---------- MATERIAL FOR THIS TASK

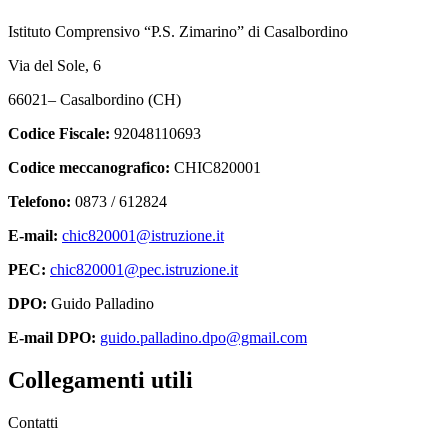
Istituto Comprensivo “P.S. Zimarino” di Casalbordino
Via del Sole, 6
66021– Casalbordino (CH)
Codice Fiscale:
92048110693
Codice meccanografico:
CHIC820001
Telefono:
0873 / 612824
E-mail:
chic820001@istruzione.it
PEC:
chic820001@pec.istruzione.it
DPO:
Guido Palladino
E-mail DPO:
guido.palladino.dpo@gmail.com
Collegamenti utili
Contatti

--------------------

WORK TASK - Report every line of the entries that carries the word "istruzione".

ANSWER TO THE EXERCISE -
chic820001@istruzione.it
chic820001@pec.istruzione.it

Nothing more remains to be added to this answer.